TASK BRIEF
The goal is a clean copy of all the data below, with pictures dropped and everything else retyped exactly.

SUPPLIED RECORDS

--- START ---

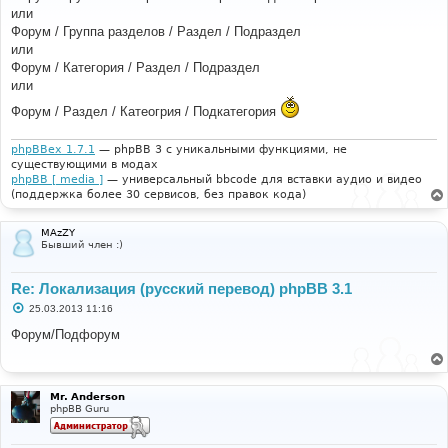
б
или
щ
е
Форум / Группа разделов / Раздел / Подраздел
н
или
и
е
Форум / Категория / Раздел / Подраздел
или
Форум / Раздел / Катеогрия / Подкатегория
phpBBex 1.7.1
— phpBB 3 с уникальными функциями, не
существующими в модах
phpBB [ media ]
— универсальный bbcode для вставки аудио и видео
(поддержка более 30 сервисов, без правок кода)
MAzZY
Бывший член :)
Re: Локализация (русский перевод) phpBB 3.1
С
25.03.2013 11:16
о
о
Форум/Подфорум
б
щ
е
н
и
Mr. Anderson
е
phpBB Guru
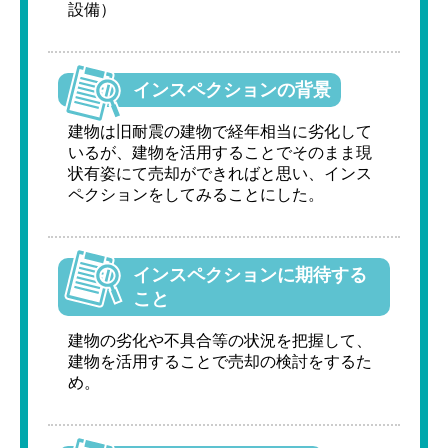
設備）
インスペクションの背景
建物は旧耐震の建物で経年相当に劣化して
いるが、建物を活用することでそのまま現
状有姿にて売却ができればと思い、インス
ペクションをしてみることにした。
インスペクションに期待する
こと
建物の劣化や不具合等の状況を把握して、
建物を活用することで売却の検討をするた
め。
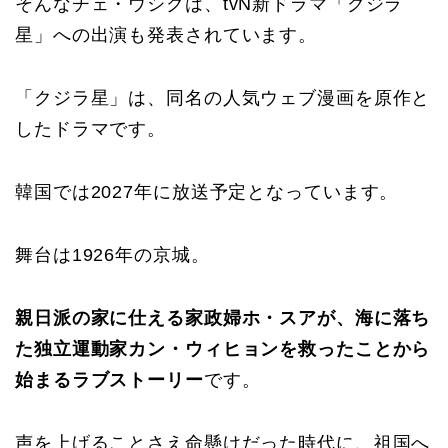
そんなチェ・ウシクは、tvN新ドラマ「クジラ
星」への出演も発表されています。
「クジラ星」は、同名の人気ウェブ漫画を原作と
したドラマです。
韓国では2027年に放送予定となっています。
舞台は1926年の京城。
親日派の家に仕える家政婦ホ・スアが、海に落ち
た独立運動家カン・ウィヒョンを救ったことから
始まるラブストーリー
です。
声を上げることさえ命懸けだった時代に、祖国へ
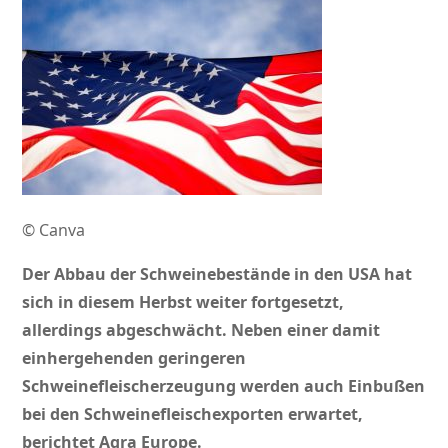
© Canva
Der Abbau der Schweinebestände in den USA hat
sich in diesem Herbst weiter fortgesetzt,
allerdings abgeschwächt. Neben einer damit
einhergehenden geringeren
Schweinefleischerzeugung werden auch Einbußen
bei den Schweinefleischexporten erwartet,
berichtet Agra Europe.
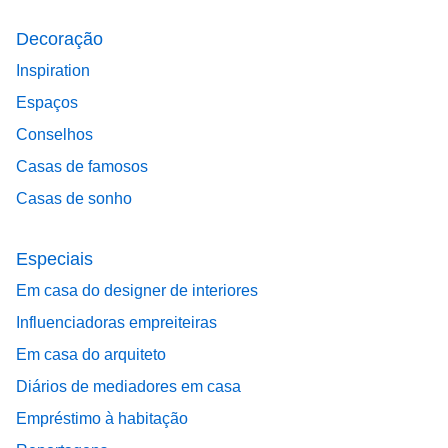
Decoração
Inspiration
Espaços
Conselhos
Casas de famosos
Casas de sonho
Especiais
Em casa do designer de interiores
Influenciadoras empreiteiras
Em casa do arquiteto
Diários de mediadores em casa
Empréstimo à habitação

--- END ---

OUTPUT
б
или
щ
е
Форум / Группа разделов / Раздел / Подраздел
н
или
и
е
Форум / Категория / Раздел / Подраздел
или
Форум / Раздел / Катеогрия / Подкатегория
phpBBex 1.7.1
— phpBB 3 с уникальными функциями, не
существующими в модах
phpBB [ media ]
— универсальный bbcode для вставки аудио и видео
(поддержка более 30 сервисов, без правок кода)
MAzZY
Бывший член :)
Re: Локализация (русский перевод) phpBB 3.1
С
25.03.2013 11:16
о
о
Форум/Подфорум
б
щ
е
н
и
Mr. Anderson
е
phpBB Guru
設備）
インスペクションの背景
建物は旧耐震の建物で経年相当に劣化して
いるが、建物を活用することでそのまま現
状有姿にて売却ができればと思い、インス
ペクションをしてみることにした。
インスペクションに期待する
こと
建物の劣化や不具合等の状況を把握して、
建物を活用することで売却の検討をするた
め。
そんなチェ・ウシクは、tvN新ドラマ「クジラ
星」への出演も発表されています。
「クジラ星」は、同名の人気ウェブ漫画を原作と
したドラマです。
韓国では2027年に放送予定となっています。
舞台は1926年の京城。
親日派の家に仕える家政婦ホ・スアが、海に落ち
た独立運動家カン・ウィヒョンを救ったことから
始まるラブストーリー
です。
声を上げることさえ命懸けだった時代に、祖国へ
© Canva
Der Abbau der Schweinebestände in den USA hat
sich in diesem Herbst weiter fortgesetzt,
allerdings abgeschwächt. Neben einer damit
einhergehenden geringeren
Schweinefleischerzeugung werden auch Einbußen
bei den Schweinefleischexporten erwartet,
berichtet Agra Europe.
Decoração
Inspiration
Espaços
Conselhos
Casas de famosos
Casas de sonho
Especiais
Em casa do designer de interiores
Influenciadoras empreiteiras
Em casa do arquiteto
Diários de mediadores em casa
Empréstimo à habitação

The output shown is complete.